How to Raise Wise Money Managers From an Early Age

Richard Irwin |

As parents, we are always looking for opportunities to share longstanding lessons with our children so they can become increasingly independent in safe and healthy ways. We tell them to look both ways when they cross the road, never talk to strangers and always eat their vegetables. But when it comes to money management – an essential lifelong skill – many young adults find that they have been ill-equipped to manage their finances independently. Whether your children will inherit family wealth or need to support themselves eventually, all able adults should be taught how to handle money effectively.

How to get started

For most children, an allowance is the first chance they have to gain some control over how to spend and save their money. Perhaps there are some age-appropriate chores a child is responsible for to “earn” their weekly allowance. This is also an opportune time to go over the concept of saving and spending and help them open their first bank account so they can keep their money safe. How to get them involved As your children get older, it’s important to include them directly in any financial discussions that affect them. For example, are you saving for their post-secondary education? Showing them the progression of their education fund and providing them with a clear picture of the costs will give them a realistic understanding of how to save for a large expense in the future. If you have a child approaching a post-secondary education, make sure you have a discussion with them in advance on which expenses you will cover and how much they will need to contribute towards their education. Upon entering university or college, this may be the first time your child is responsible for actual money management and will benefit from your guidance on saving and budgeting. If you are going to be fully supporting their post-secondary education, rather than just paying their bills for them, go over all their monthly expenses and give them the responsibility to pay each bill with the allotted funds you provide. Ultimately, this exercise will better prepare them for financial independence in the future.
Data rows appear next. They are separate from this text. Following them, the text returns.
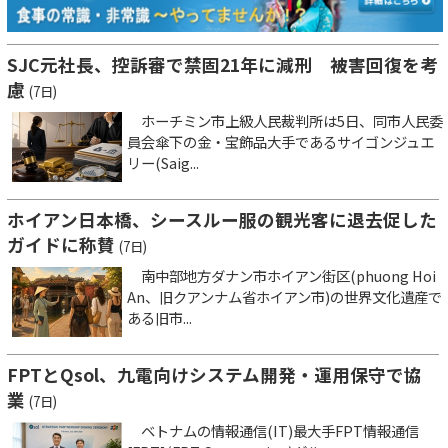
SJC元社長、控訴審で禁固21年に減刑 被害回復を考
慮
(7日)
ホーチミン市上級人民裁判所は5日、同市人民委
員会傘下の金・宝飾品大手であるサイゴンジュエ
リー(Saig...
ホイアン日本橋、シースルー服の観光客に退去促した
ガイドに称賛
(7日)
南中部地方ダナン市ホイアン街区(phuong Hoi
An、旧クアンナム省ホイアン市)の世界文化遺産で
ある旧市...
FPTとQsol、九電向けシステム開発・運用保守で協
業
(7日)
ベトナムの情報通信(IT)最大手FPT情報通信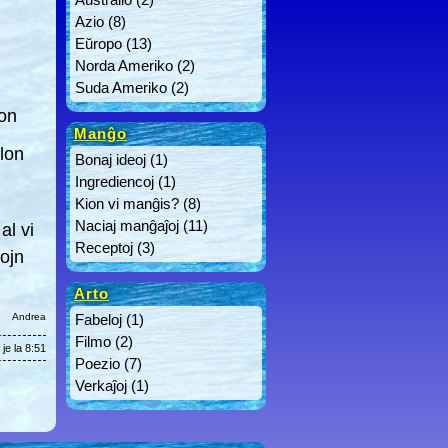
Azio
(8)
Eŭropo
(13)
tan
Norda Ameriko
(2)
Suda Ameriko
(2)
lon
Manĝo
lon
Bonaj ideoj
(1)
Ingrediencoj
(1)
Kion vi manĝis?
(8)
Naciaj manĝaĵoj
(11)
l vi
Receptoj
(3)
tojn
Arto
Andrea
Fabeloj
(1)
Filmo
(2)
je la 8:51
Poezio
(7)
Verkaĵoj
(1)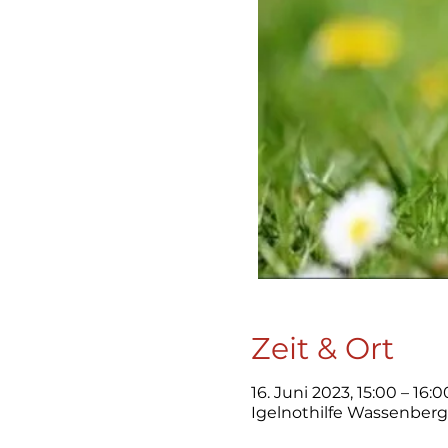
Zeit & Ort
16. Juni 2023, 15:00 – 16:0
Igelnothilfe Wassenberg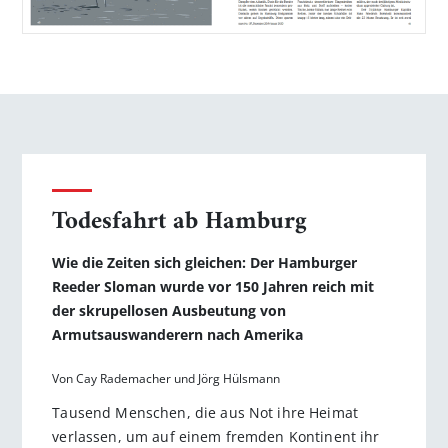
Todesfahrt ab Hamburg
Wie die Zeiten sich gleichen: Der Hamburger
Reeder Sloman wurde vor 150 Jahren reich mit
der skrupellosen Ausbeutung von
Armutsauswanderern nach Amerika
Von Cay Rademacher und Jörg Hülsmann
Tausend Menschen, die aus Not ihre Heimat
verlassen, um auf einem fremden Kontinent ihr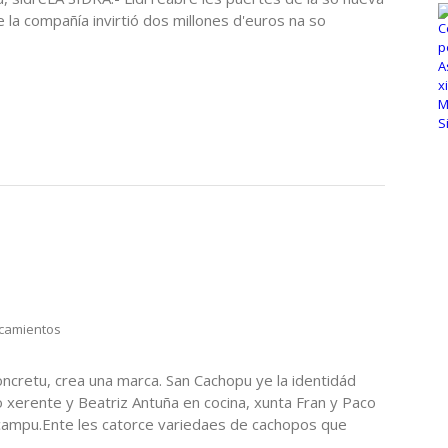
 la compañía invirtió dos millones d'euros na so
camientos
ncretu, crea una marca. San Cachopu ye la identidád
 xerente y Beatriz Antuña en cocina, xunta Fran y Paco
o campu.Ente les catorce variedaes de cachopos que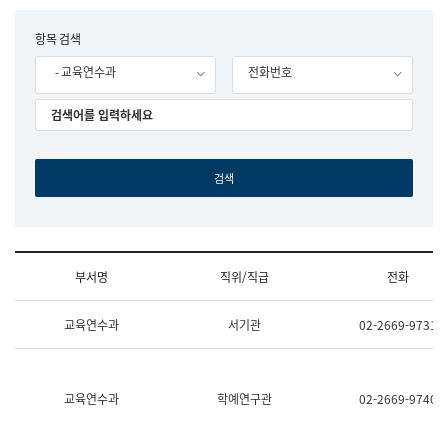
립
국
F
항목 검색
어
o
원
- 교육연수과
전화번호
r
조
m
직
도
국
어
원
원
장
기
획
연
수
부서명
직위/직급
전화
부
기
조
획
교육연수과
서기관
02-2669-9731
직
운
및
영
업
과
무
공
소
공
교육연수과
학예연구관
02-2669-9740
개
언
(부
어
서
과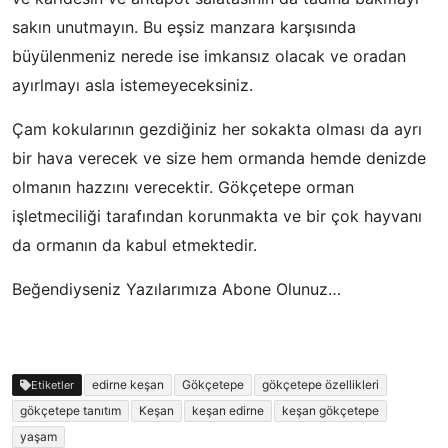
sakın unutmayın. Bu eşsiz manzara karşısında
büyülenmeniz nerede ise imkansız olacak ve oradan
ayırlmayı asla istemeyeceksiniz.
Çam kokularının gezdiğiniz her sokakta olması da ayrı
bir hava verecek ve size hem ormanda hemde denizde
olmanın hazzını verecektir. Gökçetepe orman
işletmeciliği tarafından korunmakta ve bir çok hayvanı
da ormanın da kabul etmektedir.
Beğendiyseniz Yazılarımıza Abone Olunuz…
edirne keşan
Gökçetepe
gökçetepe özellikleri
Etiketler
gökçetepe tanıtım
Keşan
keşan edirne
keşan gökçetepe
yaşam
Key money lessons that every adult should know

Although every family’s circumstances are different, there are some key lessons that all parents should impart to their children when it comes to managing money. For instance, to help young adults understand affordability, you can explain the 50/30/20 budgeting rule – where no more than 50 percent of their after-tax income should go to needs, 30 percent to wants and 20 percent to savings. Another fundamental money management concept is debt. Explaining different kinds of debt and the various costs associated with borrowing money may deter your children from taking on high-interest credit card debt. If they do, you could also help them explore ways to lower their debt, such as consolidating loans, paying more than the monthly minimum, using debit cards or cash to gain better control over spending, etc. Once your child is managing their own money, guidance on investing is essential. Teaching your child how to invest their earned or inherited money will help them grow their long-term wealth. Share your experiences and direct them toward resources you found helpful (specialty courses, books/articles, websites, etc.). Also, consider introducing them to your own advisor – an impartial expert in the field who may be willing to take them on as a client and guide them with their finances. There are many ways you can teach your children about the importance of managing money well and the value of planning for a strong financial future.